# How do you relate to your Romance Style?



## Word Dispenser (May 18, 2012)

Stelliferous said:


> Yeah the word itself "infantile" is very... Open to stereotyping. But if you do take a REAL look at a kid, you'll notice that they are very capable themselves. People think kids are stupid or inferior but really they are just ignorant and ungrown. I would describe myself as an educated and strong kid, fully capable of taking care of myself.
> 
> (I dislike that too. That's why I try to avoid it altogether because the internet is a home for judgment)

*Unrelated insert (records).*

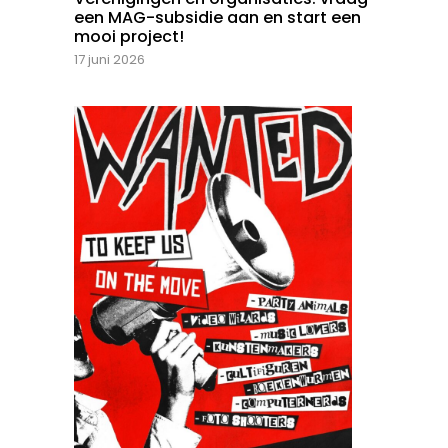
een MAG-subsidie aan en start een
mooi project!
17 juni 2026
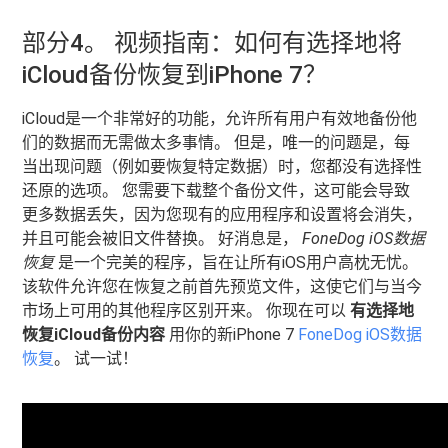
部分4。 视频指南：如何有选择地将
iCloud备份恢复到iPhone 7？
iCloud是一个非常好的功能，允许所有用户有效地备份他
们的数据而无需做太多事情。 但是，唯一的问题是，每
当出现问题（例如要恢复特定数据）时，您都没有选择性
还原的选项。 您需要下载整个备份文件，这可能会导致
更多数据丢失，因为您现有的应用程序和设置将会消失，
并且可能会被旧文件替换。 好消息是，
FoneDog iOS数据
恢复
是一个完美的程序，旨在让所有iOS用户高枕无忧。
该软件允许您在恢复之前首先预览文件，这使它们与当今
市场上可用的其他程序区别开来。 你现在可以
有选择地
恢复iCloud备份内容
用你的新iPhone 7
FoneDog iOS数据
恢复
。 试一试！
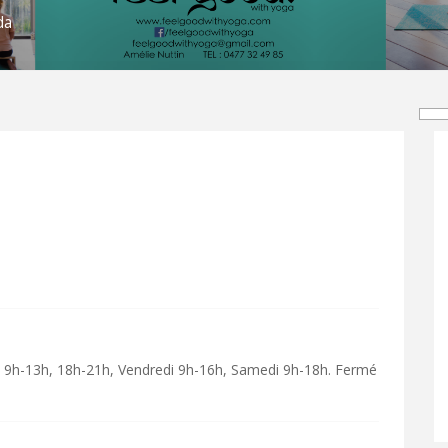
da
i 9h-13h, 18h-21h, Vendredi 9h-16h, Samedi 9h-18h. Fermé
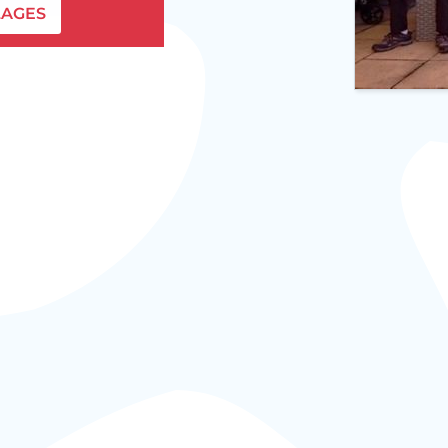
LAGES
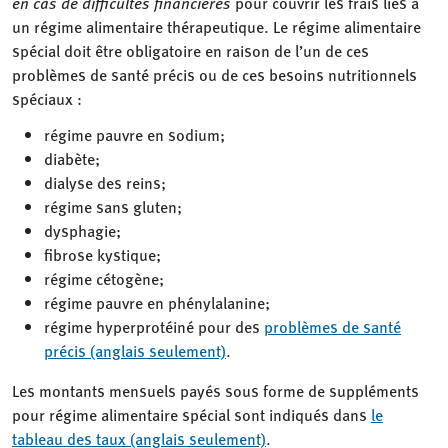
en cas de difficultés financières
pour couvrir les frais liés à
un régime alimentaire thérapeutique. Le régime alimentaire
spécial doit être obligatoire en raison de l’un de ces
problèmes de santé précis ou de ces besoins nutritionnels
spéciaux :
régime pauvre en sodium;
diabète;
dialyse des reins;
régime sans gluten;
dysphagie;
fibrose kystique;
régime cétogène;
régime pauvre en phénylalanine;
régime hyperprotéiné pour des
problèmes de santé
précis (anglais seulement)
.
Les montants mensuels payés sous forme de suppléments
pour régime alimentaire spécial sont indiqués dans
le
tableau des taux (anglais seulement)
.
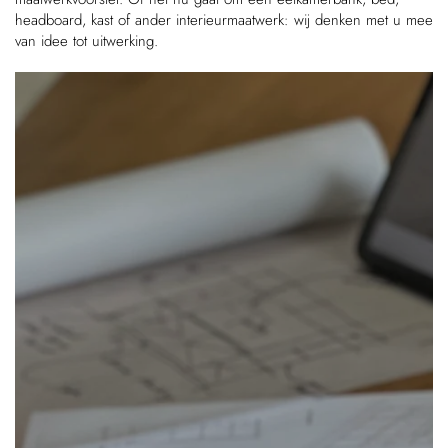
headboard, kast of ander interieurmaatwerk: wij denken met u mee
van idee tot uitwerking.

"The internet is a home for judgment" could be the title of an art piece. :kitteh:


----------



## Purrfessor (Jul 30, 2013)

Word Dispenser said:


> "The internet is a home for judgment" could be the title of an art piece. :kitteh:


Or a song.


----------



## Word Dispenser (May 18, 2012)

Stelliferous said:


> Or a song.


Which could arguably be called an art piece. Music _is _art, afterall. roud:


----------



## d e c a d e n t (Apr 21, 2013)

I... guess I do. I mean, I would say "Infantile" fits me better than the other three styles, and although the Caregiver/Infantile dynamic sound pretty bland in theory, I probably would be rather annoyed by someone acting like too much of an aggressor (don't like the thought of being treated/viewed like a prey/price to be won), which makes sense if it's my conflicting romance style.


----------



## disguise (Jan 17, 2014)

Accurate for all but



> • preference for partners that provoke in the individual a certain sense of awe in terms of power, physical presence, and the like
> • appreciation for the sense of power-play present when interacting with such partners, with acceptance of a slight sense of superiority on the part of the partner, without ever actually "submitting" to them


Interestingly, I'm more inclined to admire firm, but gentle/sensitive attitudes. These two points make me think of someone arrogant and overbearing which is _definitely_ _not_ what I appreciate in a person.


----------



## Doc Dangerstein (Mar 8, 2013)

... infantile. Great name socionics. Really. 

interest is sparked in partner with positive aesthetic attributes divorced from active, "aggressive" sexuality

... No whips and chains in my bedroom. I don't want to own my girlfriends. I don't want to be owned by my girlfriends. Sex is about being attracted to someone who makes you hot, and likes your company. Definitely about who she is, how she looks and carries herself. I only get aggressive to people who hurt me. Violence is an expression of anger. Not sexuality. If I'm angry at somebody, last thing I want to do is have sex with that person. Big difference between aggression and building tension.

tend to try to attract partner's interest with joking, goofy or even "strange" behavior

... I like to joke around. Have fun and do quirky things. I like to put on a show at time. It's all theatre

try to help partner see the unexpected and fun side of things interest is maintained or cools off according to partner's response to this behavior

... Pretty much. I can't stand girls who take themselves to seriously. If we can't just hang out, make out, or just do something spontaneous because there's a formal protocol to dating and that someone might chip a nail I'm out. I don't like formal dating very much. So boring.

appreciation for partner who actively cares about the individual's comfort and daily needs

... That depends. I don't want my girlfriend to become my mother. I mean, mom is cool. But she's cool because she always gave me space to be myself. What do you mean actively caring? Someone who believes in me, definitely. Someone who tries to be stereotypical mom I thankfully never had, nope.

neutral with regard to externally admitting who took the initiative in ending a relationship, "power" is seen as unimportant in such matters

... I usually don't care. There's always that one exception. Meaning, I just don't want a specific somebody in my life and that how I would like things to stay.


----------